ABOUT THIS EXERCISE: Whatever lies between the line with "CNC Machining for High-Volume" and the end of the data, both included, must be copied exactly and without pictures.

++++ MATERIAL PROVIDED ++++

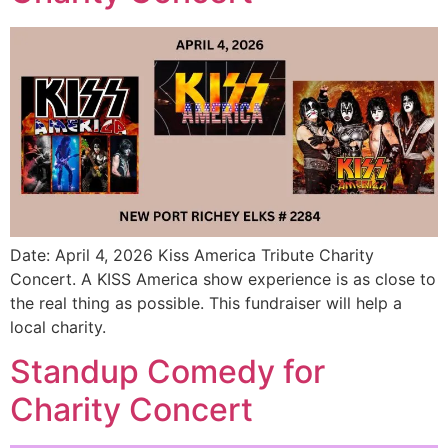
Date: April 4, 2026 Kiss America Tribute Charity
Concert. A KISS America show experience is as close to
the real thing as possible. This fundraiser will help a
local charity.
Standup Comedy for
Charity Concert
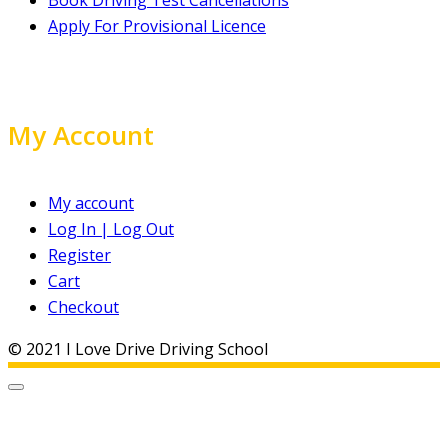
Apply For Provisional Licence
My Account
My account
Log In | Log Out
Register
Cart
Checkout
© 2021 I Love Drive Driving School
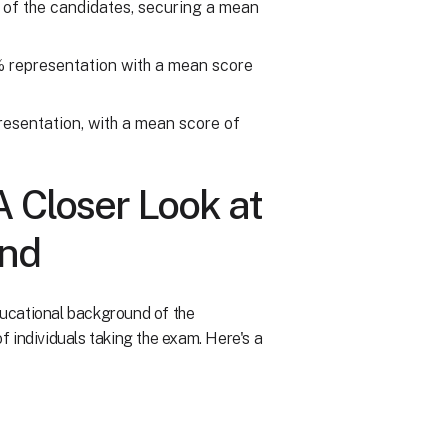
 of the candidates, securing a mean
2% representation with a mean score
resentation, with a mean score of
A Closer Look at
und
educational background of the
of individuals taking the exam. Here's a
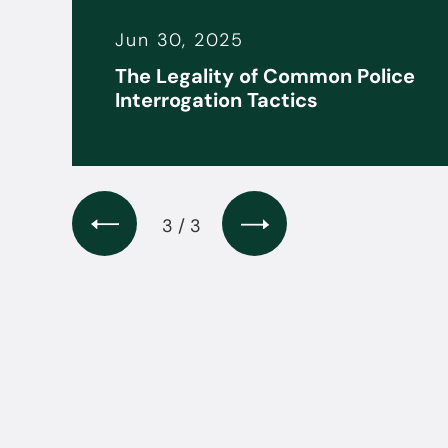
Jun 30, 2025
it
The Legality of Common Police
s
Interrogation Tactics
3 / 3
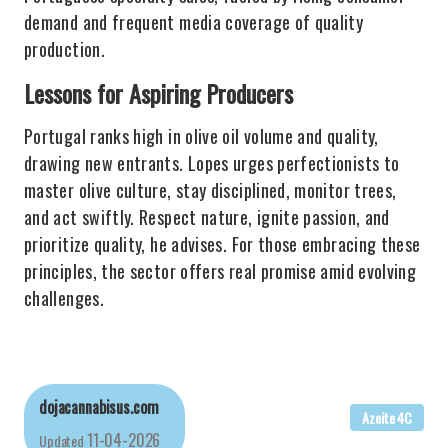
demand and frequent media coverage of quality
production.
Lessons for Aspiring Producers
Portugal ranks high in olive oil volume and quality,
drawing new entrants. Lopes urges perfectionists to
master olive culture, stay disciplined, monitor trees,
and act swiftly. Respect nature, ignite passion, and
prioritize quality, he advises. For those embracing these
principles, the sector offers real promise amid evolving
challenges.
dojacannabisus.com
Azeite 4C
11-04-2026
Updated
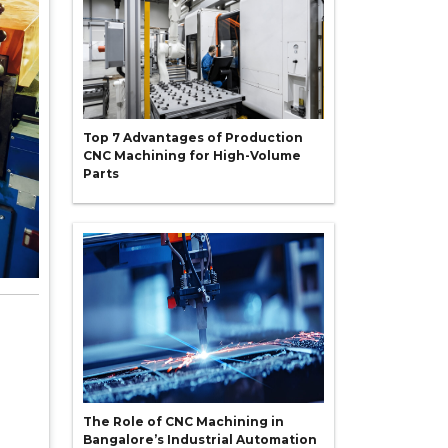
Top 7 Advantages of Production
CNC Machining for High-Volume
Parts
The Role of CNC Machining in
Bangalore’s Industrial Automation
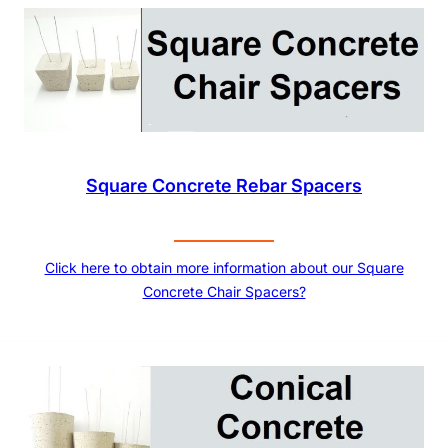
Square Concrete Rebar Spacers
Click here to obtain more information about our Square
Concrete Chair Spacers?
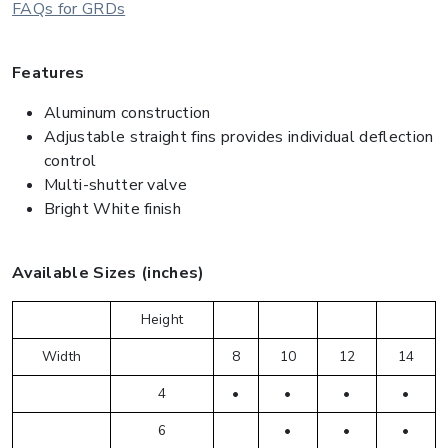
FAQs for GRDs
Features
Aluminum construction
Adjustable straight fins provides individual deflection
control
Multi-shutter valve
Bright White finish
Available Sizes (inches)
Height
Width
8
10
12
14
4
•
•
•
•
6
•
•
•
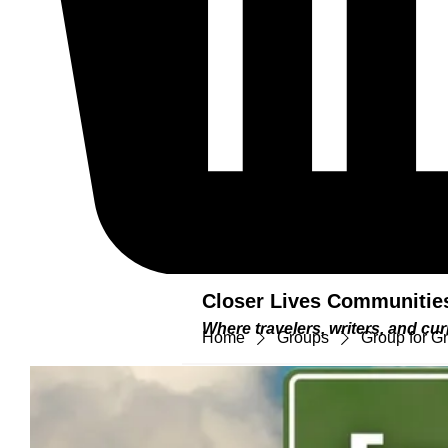
Closer Lives Communitie
Where travelers, writers, and c
Home
Groups
Group for G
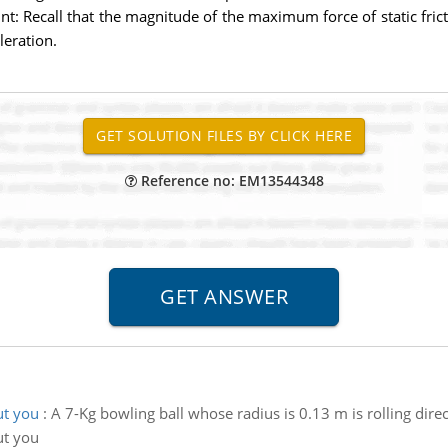
int: Recall that the magnitude of the maximum force of static fric
leration.
Reference no: EM13544348
ut you
:
A 7-Kg bowling ball whose radius is 0.13 m is rolling dire
ut you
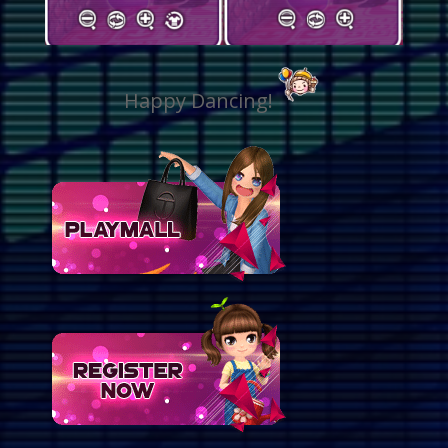
Happy Dancing!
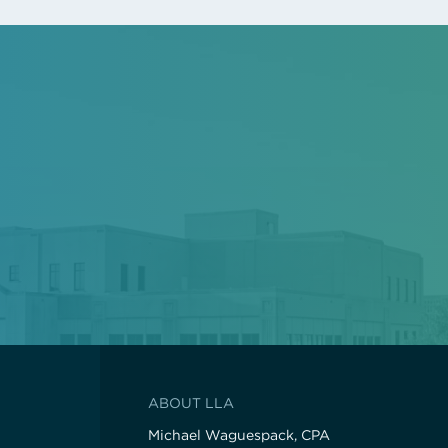
ABOUT LLA
Michael Waguespack, CPA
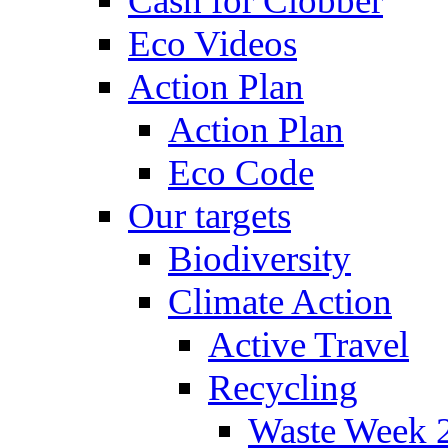
Cash for Clobber
Eco Videos
Action Plan
Action Plan
Eco Code
Our targets
Biodiversity
Climate Action
Active Travel
Recycling
Waste Week 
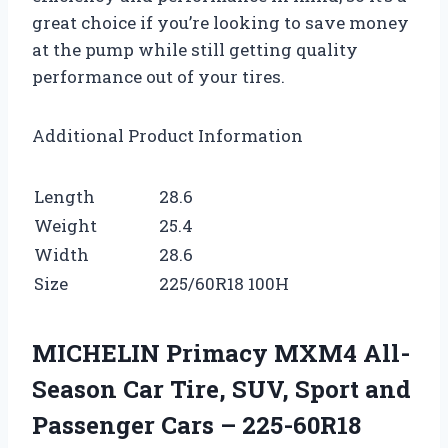
great choice if you’re looking to save money
at the pump while still getting quality
performance out of your tires.
Additional Product Information
Length
28.6
Weight
25.4
Width
28.6
Size
225/60R18 100H
MICHELIN Primacy MXM4 All-
Season Car Tire, SUV, Sport and
Passenger Cars – 225-60R18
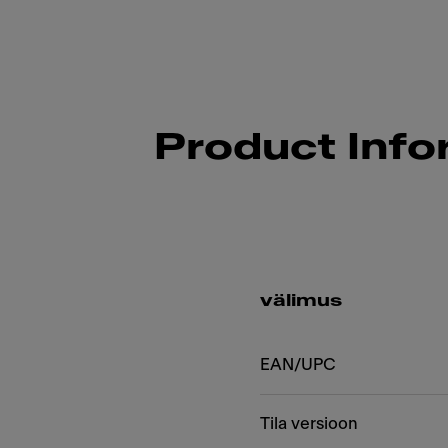
Product Info
välimus
EAN/UPC
Tila versioon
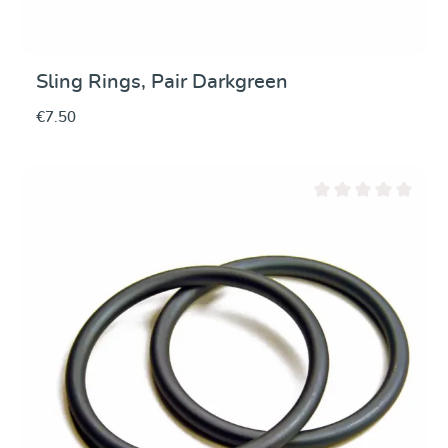
Sling Rings, Pair Darkgreen
€7.50
Average rating of 0 ou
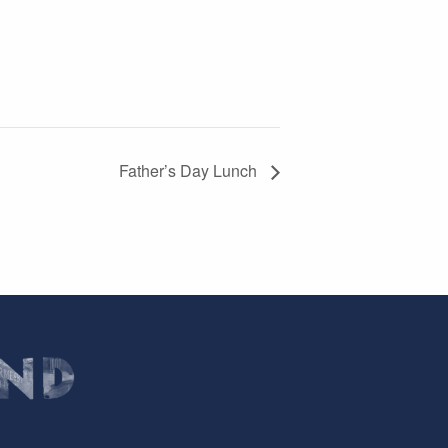
Father’s Day Lunch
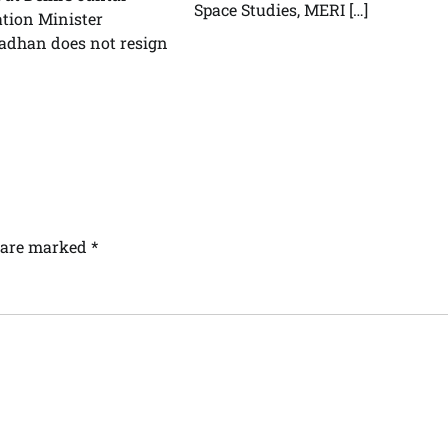
Space Studies, MERI […]
tion Minister
dhan does not resign
s are marked
*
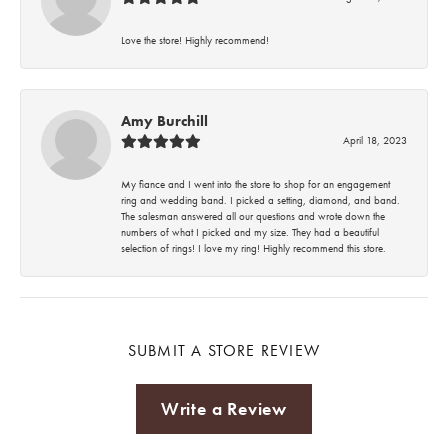
Love the store! Highly recommend!
Amy Burchill
April 18, 2023
My fiance and I went into the store to shop for an engagement
ring and wedding band. I picked a setting, diamond, and band.
The salesman answered all our questions and wrote down the
numbers of what I picked and my size. They had a beautiful
selection of rings! I love my ring! Highly recommend this store.
SUBMIT A STORE REVIEW
Write a Review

++++

EXERCISE OUTPUT:
CNC Machining for High-Volume
Parts
The Role of CNC Machining in
Bangalore’s Industrial Automation
Square Concrete Rebar Spacers
Click here to obtain more information about our Square
Concrete Chair Spacers?
FAQs for GRDs
Features
Aluminum construction
Adjustable straight fins provides individual deflection
control
Multi-shutter valve
Bright White finish
Available Sizes (inches)
Height
Width
8
10
12
14
4
•
•
•
•
6
•
•
•
Closer Lives Communitie
Where travelers, writers, and c
Home
Groups
Group for G
int: Recall that the magnitude of the maximum force of static fric
leration.
Reference no: EM13544348
ut you
:
A 7-Kg bowling ball whose radius is 0.13 m is rolling dire
ut you
Happy Dancing!
ABOUT LLA
Michael Waguespack, CPA
Cash for Clobber
Eco Videos
Action Plan
Action Plan
Eco Code
Our targets
Biodiversity
Climate Action
Active Travel
Recycling
Waste Week 
great choice if you’re looking to save money
at the pump while still getting quality
performance out of your tires.
Additional Product Information
Length
28.6
Weight
25.4
Width
28.6
Size
225/60R18 100H
MICHELIN Primacy MXM4 All-
Season Car Tire, SUV, Sport and
Passenger Cars – 225-60R18
Product Info
välimus
EAN/UPC
Tila versioon
Sling Rings, Pair Darkgreen
€7.50
Average rating of 0 ou
Father’s Day Lunch
Space Studies, MERI […]
tion Minister
dhan does not resign
s are marked
*
Love the store! Highly recommend!
Amy Burchill
April 18, 2023
My fiance and I went into the store to shop for an engagement
ring and wedding band. I picked a setting, diamond, and band.
The salesman answered all our questions and wrote down the
numbers of what I picked and my size. They had a beautiful
selection of rings! I love my ring! Highly recommend this store.
SUBMIT A STORE REVIEW
Write a Review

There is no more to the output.